第33話 お似合いですよ

 常々疑問だったことがある。


 創作の世界のキャラクターの投擲力だ。某パンのスーパーヒーローの顔を交換する女性が筆頭であり、キャラクターの投擲力は凄まじいの一言に尽きる。


 ガラスを投げつけたり、やかんを投げつけたり。


 大抵は相手に直撃する。激昂しているハズなのに、素人のハズなのに、あんな投げづらそうなフォルムなのに。なぜそこまでのコントロールがあるのかが疑問だった。

 

 しかしコントロールがなかったら困る。


「あら……」ラファルは智介ともすけに当たったティーカップを見て、「……やっぱり思った通りのところには飛ばないものですね」

「お、おう……」智介ともすけは頭を抑えて、「あんま……ティーカップは投げんほうがええよ……」

「なぜ?」

「片付けるの大変やし……」

「メイドにやらせればいいことでしょう? 私は大変ではありません」

「そ、そうか……」


 ……というかティーカップでも当たれば痛いもんだな……的確に額に当たったようで、少しクラクラする。

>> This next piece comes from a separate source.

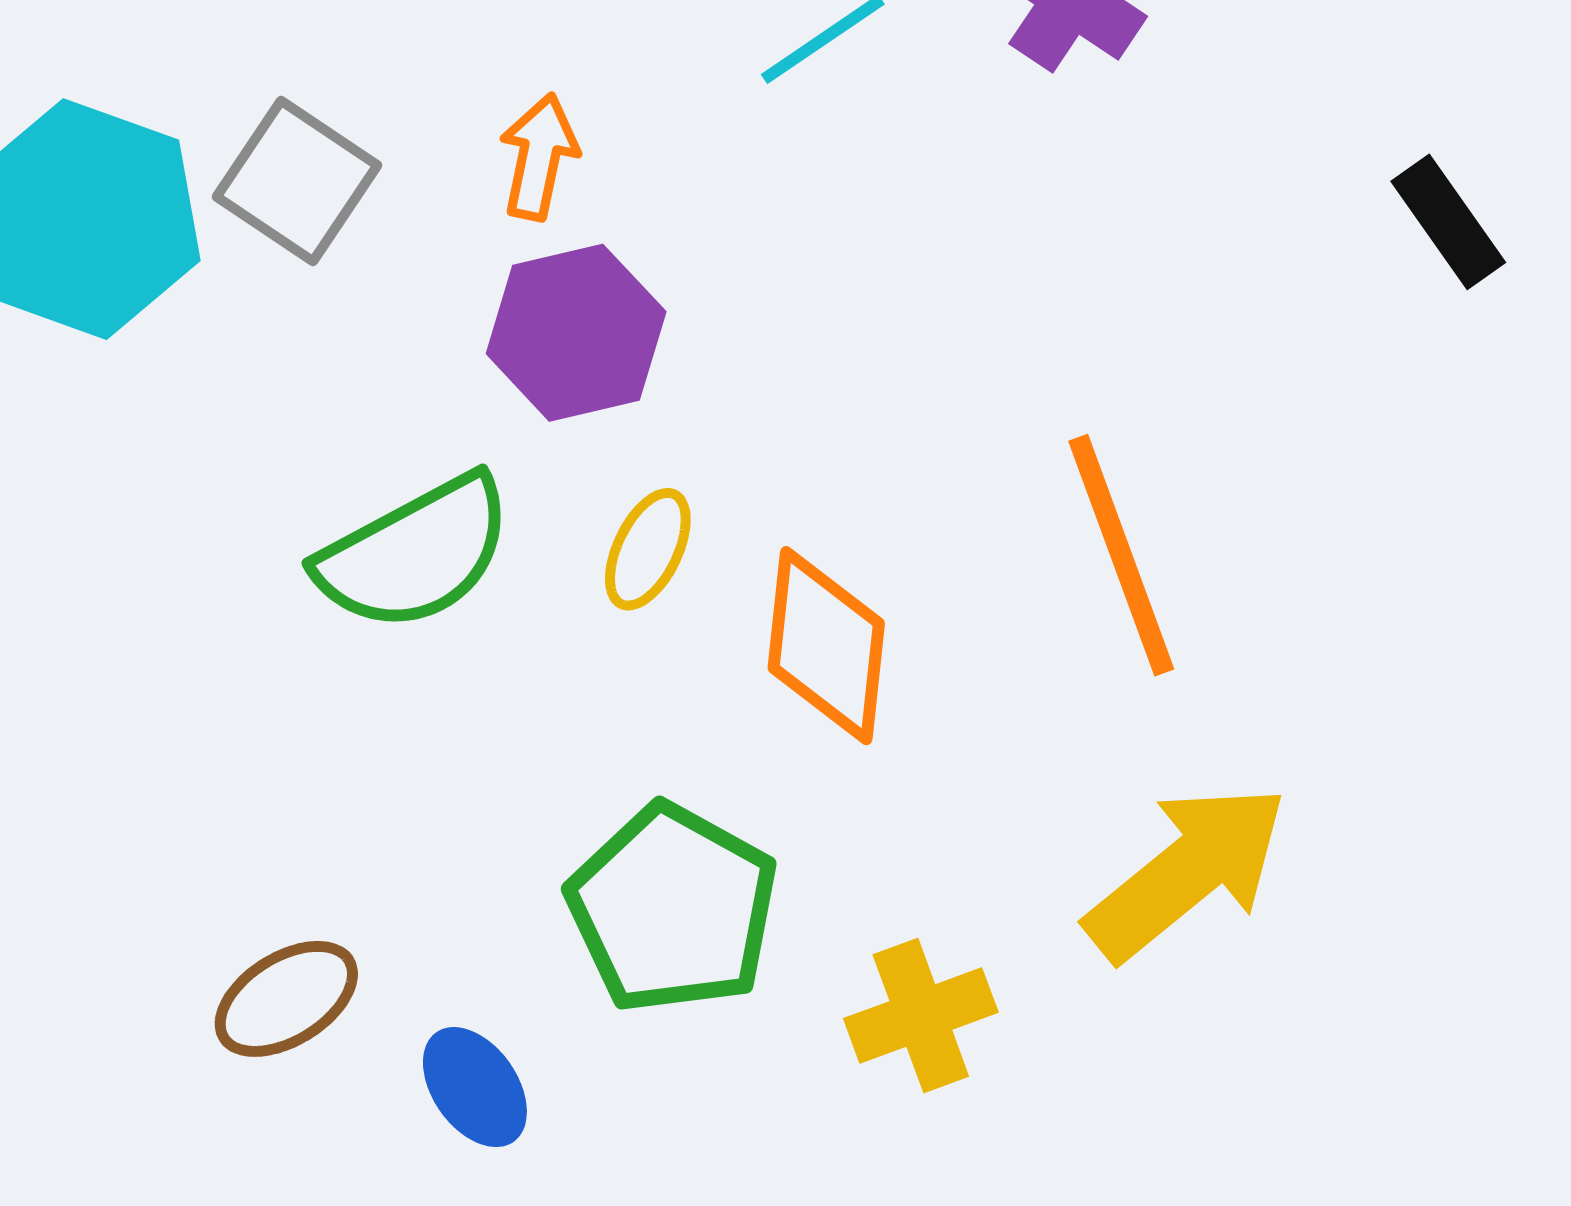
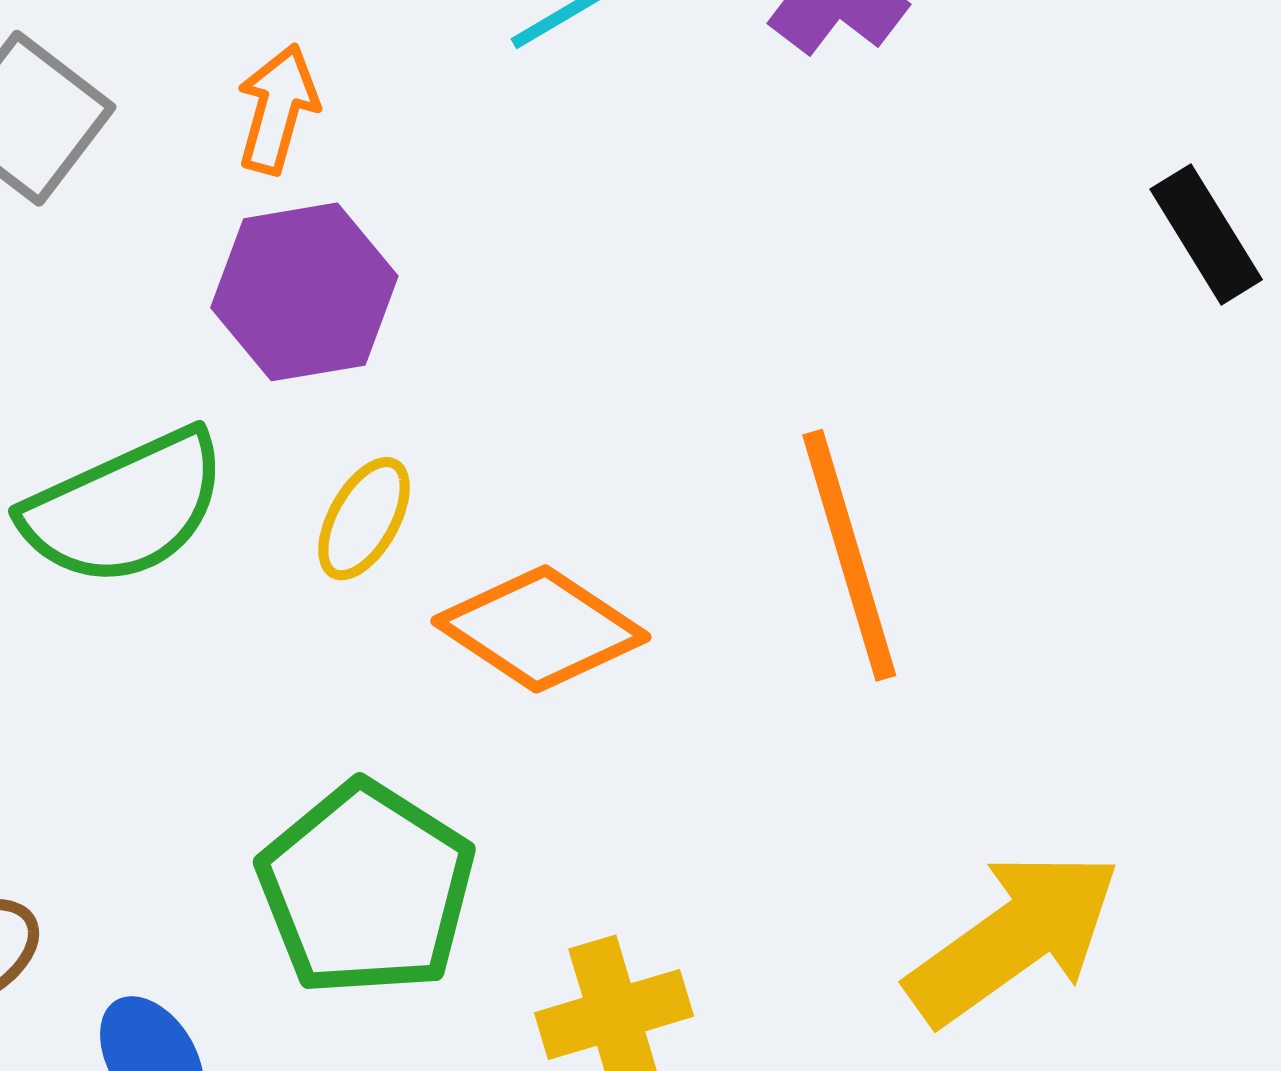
orange diamond: (826, 646) -> (541, 629), turned -66
yellow arrow: (1187, 872) -> (1014, 938), moved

「トモスケさん」シエルが智介ともすけの顔を覗き込んで、「血が出ています」

「血……? ああ……」


 額を拭うと、赤い液体がついた。少し切り傷でもついたようだ。


「治療道具を持ってきます」


 シエルがそう言って部屋を出ようとしたとき、


「待ちなさいシエル」ラファルが言う。「そんな男のことは放っておきなさい。ランクが上の人間から対応すべきよ」

「ですがお姉様――」

「……なんで口答えするの? あなたは私に従えばいい……そうでしょう?」


 シエルはラファルと智介ともすけの顔を交互に見た。そんなときでも彼女は無表情だったが、それでも困っているのは伝わってきた。


 ……アレだな……機械が相反する命令を同時に受けたときみたいな……あるいはプログラムにない命令をされたときみたいな、そんな様子に見えた。


 ともあれ、


「これくらい平気やで」深い傷ではない。すぐに血は止まる。「かすり傷やから」


 一瞬無言の時間があってから、


「ありがとうございます」


 シエルは礼をして、ラファルの隣に座った。あれだけ言われても隣に座れる胆力……見習いたい。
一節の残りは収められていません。